Work task —
Every record must appear in your copy exactly as written, with no pictures.

Input —
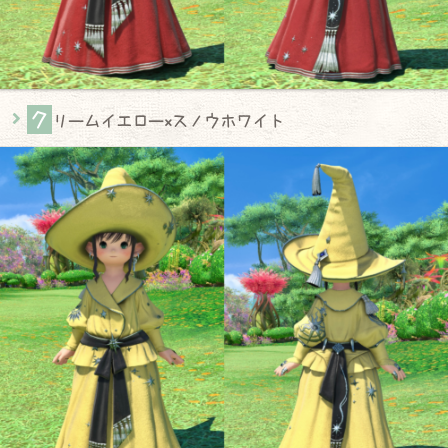
ク
リームイエロー×スノウホワイト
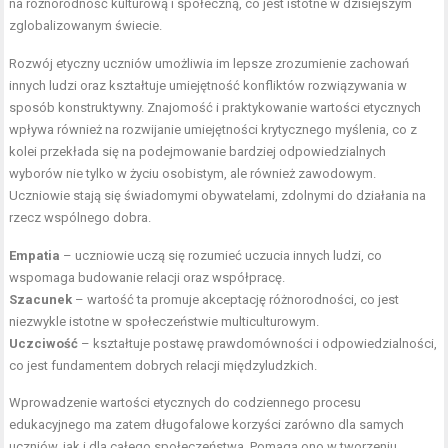
na różnorodność kulturową i społeczną, co jest istotne w dzisiejszym
zglobalizowanym świecie.
Rozwój etyczny uczniów umożliwia im lepsze zrozumienie zachowań
innych ludzi oraz kształtuje umiejętność konfliktów rozwiązywania w
sposób konstruktywny. Znajomość i praktykowanie wartości etycznych
wpływa również na rozwijanie umiejętności krytycznego myślenia, co z
kolei przekłada się na podejmowanie bardziej odpowiedzialnych
wyborów nie tylko w życiu osobistym, ale również zawodowym.
Uczniowie stają się świadomymi obywatelami, zdolnymi do działania na
rzecz wspólnego dobra.
Empatia
– uczniowie uczą się rozumieć uczucia innych ludzi, co
wspomaga budowanie relacji oraz współpracę.
Szacunek
– wartość ta promuje akceptację różnorodności, co jest
niezwykle istotne w społeczeństwie multiculturowym.
Uczciwość
– kształtuje postawę prawdomówności i odpowiedzialności,
co jest fundamentem dobrych relacji międzyludzkich.
Wprowadzenie wartości etycznych do codziennego procesu
edukacyjnego ma zatem długofalowe korzyści zarówno dla samych
uczniów, jak i dla całego społeczeństwa. Pomaga ono w tworzeniu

Result of this task —
ク
リームイエロー×スノウホワイト
na różnorodność kulturową i społeczną, co jest istotne w dzisiejszym
zglobalizowanym świecie.
Rozwój etyczny uczniów umożliwia im lepsze zrozumienie zachowań
innych ludzi oraz kształtuje umiejętność konfliktów rozwiązywania w
sposób konstruktywny. Znajomość i praktykowanie wartości etycznych
wpływa również na rozwijanie umiejętności krytycznego myślenia, co z
kolei przekłada się na podejmowanie bardziej odpowiedzialnych
wyborów nie tylko w życiu osobistym, ale również zawodowym.
Uczniowie stają się świadomymi obywatelami, zdolnymi do działania na
rzecz wspólnego dobra.
Empatia
– uczniowie uczą się rozumieć uczucia innych ludzi, co
wspomaga budowanie relacji oraz współpracę.
Szacunek
– wartość ta promuje akceptację różnorodności, co jest
niezwykle istotne w społeczeństwie multiculturowym.
Uczciwość
– kształtuje postawę prawdomówności i odpowiedzialności,
co jest fundamentem dobrych relacji międzyludzkich.
Wprowadzenie wartości etycznych do codziennego procesu
edukacyjnego ma zatem długofalowe korzyści zarówno dla samych
uczniów, jak i dla całego społeczeństwa. Pomaga ono w tworzeniu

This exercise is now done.